PS.: Este texto é dedicado a Walter Jorge, colunista da Besta Fubana, de quem brotou uma conversa saudosa por meio dos comentários de uma de suas postagens na gazeta da bixiga lixa.


Responses

  1. vixe dudu q eu até chorei, q kg de emção q veia tão artística é essa???meu fio a lapidação do mundo em vc hein??to tao orgulhosinha,rsrsrs um xero

  2. Eduardo Bezerra, parabéns pelo excelente comentário. Sendo Pesquerista e lá tendo passado a infância e boa parte da adolescência, sua crônica traz de volta algumas lembranças da tão querida terra, quase me fez chorar ou será que chorei?
    Que sou eu – Meu nome é Gilmar Mathias e conheço vc. desde o nascimento, conheço seu pai, sua mãe, sua tia( que figura) e principalmente o saudoso tio e avôs. Vc tem razão, seu Luiz Badu era um homen de muita sabedoria. Estou feliz pelo seu sucesso, parabéns e um forte abraço.

  3. Que bom, Gilmar. Essa internet é uma coisa boa danada, guarda as lembranças da gente de uma maneira que o cérebro da gente nem conseguiria. Tenho lembrança sua com Lula, naquelas gaiatices intermináveis. Um grande abraço e passe sempre por aqui.

  4. Amigo Eduardo, você foi longe. Deu-me uma rasteira daquelas. Fiquei sem jeito. Emoção total. Mas nada é impossível para o pesqueirense. Você vem uma família que eu conheci e não fiquei suspreso com o que você escreve em relação à terra de seus ascendentes. Conheci seu LUIZ, na fábrica Rosa, onde trabalhei de 63 a 66. Já com o seu pai, tive pouca convivência. Ele era mais novo de que eu e cedinho, foi estudar na capital. Depois fixou residência em Taquaritinga, mas não esquecia a terrinha. Converso sempre com Zé Nunes e isto me faz lembrar de Lula, sereno e educado. Bernadete é minha amiga e juntamente com o esposo, acompanhava sempre as nossas rodas de choro na antiga Rosa. O que posso dizer é: MUITO OBRIGADO pela homenagem que me prestou. Vou imprimir para mostrar aos amigos com muito orgulho.

  5. Relembrando:
    Nós:-Vô, canta a cantiga do Ai.
    E ele dava um leve beliscão.
    Nós: AAAAAAAAAAAAAiiiiiiiiiiiiiiiiiiii…
    hehehehehehe…Era muito bom. E quantas e quantas vezes ele repetia isso.

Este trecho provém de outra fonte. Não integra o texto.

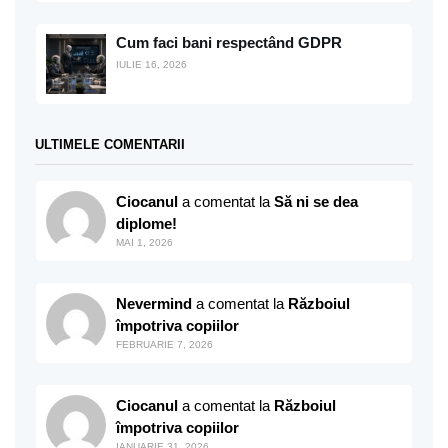
Cum faci bani respectând GDPR
IULIE 16, 2026
ULTIMELE COMENTARII
Ciocanul
a comentat la
Să ni se dea
diplome!
MAI 1, 2026
Nevermind
a comentat la
Războiul
împotriva copiilor
FEBRUARIE 7, 2026
Ciocanul
a comentat la
Războiul
împotriva copiilor
IANUARIE 31, 2026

  6. Ah, e as siriguelas também. A gente ficava de boca amarga de tanta siriguela. Brincávamos com todos os brinquedos possíveis das casas josé araújo. Na praça da rosa a gente brincava tanto que ficava com a cabeça cheia de areia, nós pretos, ficávamos brancos. Minha tristeza foi perceber que as pessoas não ficam conosco eternamente, infelizmente o tempo passa, a gente cresce, as pessoas morrem. Mas saudade está aí pra que não esqueçamos desses momentos. Nós tivemos uma infância maravilhosa e pessoas maravilhosas ao nosso lado também.

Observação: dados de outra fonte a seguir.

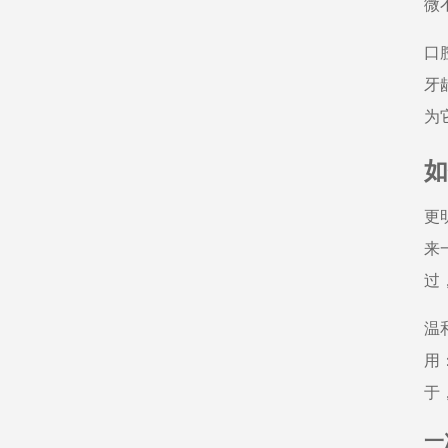
微
口
牙
为
如
更
来
过
温
用
于
一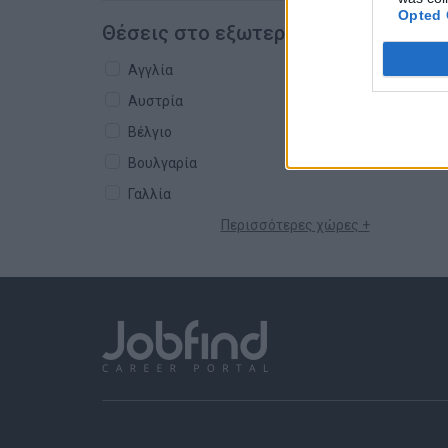
Opted 
Θέσεις στο εξωτερικό
Αγγλία
Αυστρία
Βέλγιο
Βουλγαρία
Γαλλία
Περισσότερες χώρες +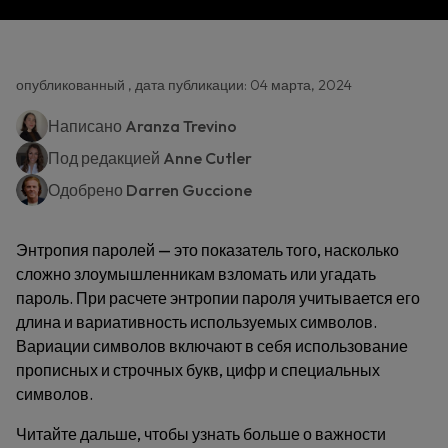
опубликованный , дата публикации: 04 марта, 2024
Написано
Aranza Trevino
Под редакцией
Anne Cutler
Одобрено
Darren Guccione
Энтропия паролей — это показатель того, насколько
сложно злоумышленникам взломать или угадать
пароль. При расчете энтропии пароля учитывается его
длина и вариативность используемых символов.
Вариации символов включают в себя использование
прописных и строчных букв, цифр и специальных
символов.
Читайте дальше, чтобы узнать больше о важности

  7. olá, estas palavras me deixaram com mais saudades de minha terra natal pois, foi como se estivesse vendo a minha infancia sendo revelada.
    hoje moro em Brasília sou confeiteiro e formado em História. Sempre que tenho tempo vou em Pesqueira ver meus amigos e parentes; olha que são muitos, e sua maioria é na Rebeira de Pão de Açucar e na Serra do Ororubá. Lá vivi os melhores dias de minha vida, mas não dava valor.
    obrigado por falar tão bem de nossa cidade

    • QUANTA SAUDADE GENTE, QUASE QUE MORRO POIS VIVI MUITOS ANOS EM POUCOS MINUTOS TENHO 70 ANOS MORO EM
      SÃO PAULO NASCÍ NA PEDRA REDONDA ME CRIEI NA PITANGA FALAR DA FABRICA ROSA,LUIZ BADÚ, DIRCEU DA MOTA VALENÇA,E SEU ZÉ CEZARIO MEU QUERIDO PAI E DA MINHA INFÂNCIA QUE SE FOI ,E RESTOU A SAUDADE DA PRAÇA DA
      ROSA UM GRANDE ABRAÇO A TODO O POVO DE PESQUEIRA
      DE ONDE SAI AOS VINTE ANOS DE IDADE QUERO DEIXAR UMA SINGELA HOMENAGEM A PROFESSORA DONA DIDIA DE SOUZA VALENÇA DO ANO DE 1954 NO SESI DA PITANGA
      LUIZ CEZARIODE SOUZA ( BULUCA)

      • ô, Luiz. Que bom ter proporcionado esta viagem pra você. É muito bom lembrar o passado e saber que a felicidade é possível só porque já a vivenciamos. Um grande abraço.